Applied Machine Learning
Implementing fundamental machine learning algorithms
Below is summarized six small projects completed as part of a machine learning course with EPFL. Each project focuses on implementing a fundamental algorithm or technique in machine learning, and for this course, the implementations were evaluated in MATLAB.
1. Principal Component Analysis (PCA)
- Objective: Implement PCA for dimensionality reduction and apply it to real-world datasets.
- Applications:
- Dimensionality reduction on the Fisher-Iris dataset.
- Image compression.
- Key Features:
- Covariance matrix calculation and eigenvalue decomposition.
- Projection to lower-dimensional spaces and data reconstruction.
- Explained variance analysis for optimal component selection.
2. K-Means Clustering
- Objective: Implement and evaluate the K-Means clustering algorithm.
- Applications:
- Clustering a high-dimensional dataset.
- Developing a recommendation system.
- Key Features:
- Centroid initialization and assignment.
- Metrics such as RSS, AIC, and BIC for model evaluation.
- Visualization of cluster boundaries and optimization of the number of clusters.
3. K-Nearest Neighbors (KNN)
- Objective: Implement KNN for classification.
- Applications:
- Testing on synthetic and real-world datasets.
- Key Features:
- Distance computation using L1, L2, and Linf norms.
- Majority voting mechanism for classification.
- Evaluation of classifier performance with accuracy metrics.
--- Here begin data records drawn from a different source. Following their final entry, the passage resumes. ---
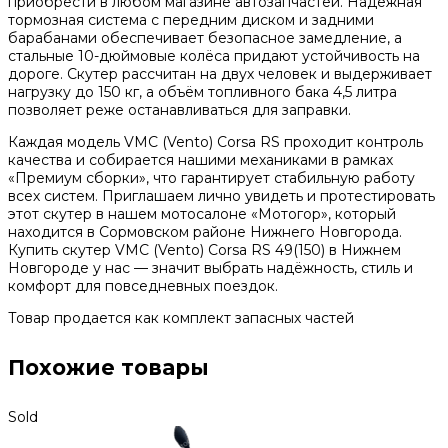
приобрести в любом магазине автозапчастей. Надёжная
тормозная система с передним диском и задними
барабанами обеспечивает безопасное замедление, а
стальные 10-дюймовые колёса придают устойчивость на
дороге. Скутер рассчитан на двух человек и выдерживает
нагрузку до 150 кг, а объём топливного бака 4,5 литра
позволяет реже останавливаться для заправки.
Каждая модель VMC (Vento) Corsa RS проходит контроль
качества и собирается нашими механиками в рамках
«Премиум сборки», что гарантирует стабильную работу
всех систем. Приглашаем лично увидеть и протестировать
этот скутер в нашем мотосалоне «Мотогор», который
находится в Сормовском районе Нижнего Новгорода.
Купить скутер VMC (Vento) Corsa RS 49(150) в Нижнем
Новгороде у нас — значит выбрать надёжность, стиль и
комфорт для повседневных поездок.
Товар продается как комплект запасных частей
Похожие товары
Sold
4. Gaussian Mixture Models (GMM)
- Objective: Develop the GMM algorithm using Expectation-Maximization (EM) for parameter estimation.
- Applications:
- Clustering datasets with multi-modal distributions.
- Key Features:
- Implementation of full, diagonal, and isotropic covariance matrices.
- Model evaluation using AIC and BIC metrics.
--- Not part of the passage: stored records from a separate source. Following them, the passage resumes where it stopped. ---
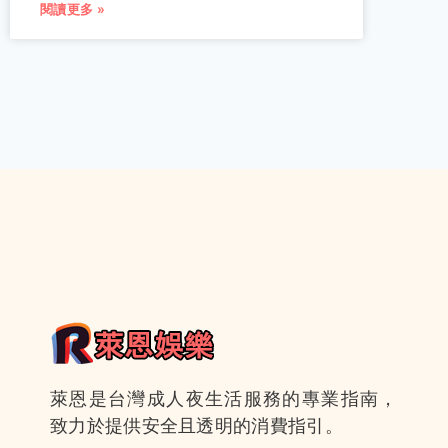
閱讀更多 »
萊恩是台灣成人夜生活服務的專業指南，
致力於提供安全且透明的消費指引。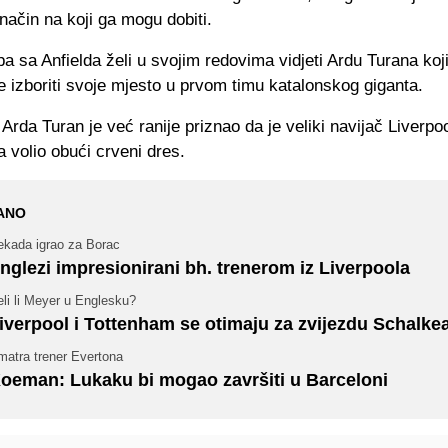
način na koji ga mogu dobiti.
a sa Anfielda želi u svojim redovima vidjeti Ardu Turana koj
 izboriti svoje mjesto u prvom timu katalonskog giganta.
Arda Turan je već ranije priznao da je veliki navijač Liverpoo
 volio obući crveni dres.
ANO
ekada igrao za Borac
nglezi impresionirani bh. trenerom iz Liverpoola
li li Meyer u Englesku?
iverpool i Tottenham se otimaju za zvijezdu Schalke
matra trener Evertona
oeman: Lukaku bi mogao završiti u Barceloni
- Visualization of Gaussian components.
5. GMM Applications
- Objective: Apply GMMs to classification, resampling, and regression tasks.
- Applications:
- Multi-class classification using GMMs.
- Generating synthetic data points via resampling.
- Gaussian Mixture Regression (GMR) for non-linear regression problems.
- Key Features:
- Supervised classification with GMMs.
- Data augmentation through GMM-based resampling.
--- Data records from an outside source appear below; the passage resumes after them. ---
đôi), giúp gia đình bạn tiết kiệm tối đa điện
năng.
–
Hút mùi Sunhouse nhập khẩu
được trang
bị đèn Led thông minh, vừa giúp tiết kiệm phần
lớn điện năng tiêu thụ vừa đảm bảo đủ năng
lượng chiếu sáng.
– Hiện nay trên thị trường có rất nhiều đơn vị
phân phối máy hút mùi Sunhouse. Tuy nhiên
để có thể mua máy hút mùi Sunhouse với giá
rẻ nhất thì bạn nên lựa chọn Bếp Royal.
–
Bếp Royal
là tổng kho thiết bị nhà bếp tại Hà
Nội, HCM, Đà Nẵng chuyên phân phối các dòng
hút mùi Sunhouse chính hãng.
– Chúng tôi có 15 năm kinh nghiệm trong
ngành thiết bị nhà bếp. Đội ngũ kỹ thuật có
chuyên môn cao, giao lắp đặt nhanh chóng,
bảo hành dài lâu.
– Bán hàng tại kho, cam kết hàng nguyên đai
- Regression using the conditional density of GMMs.
6. Neural Networks (NN)
- Objective: Build a foundational neural network for binary classification.
- Applications:
- Training on synthetic datasets with visualization of decision boundaries.
- Key Features:
- Implementation of activation functions (Sigmoid, ReLU, Leaky ReLU).
- Weight initialization strategies for stable convergence.
- Mini-batch learning and visualization of training progress.
How to Use
- GitHub Repository here.
- Each project folder contains:
- MATLAB scripts for implementation (.m files).
- Dataset files for testing and evaluation.
- Instructions for running the code and visualizing results.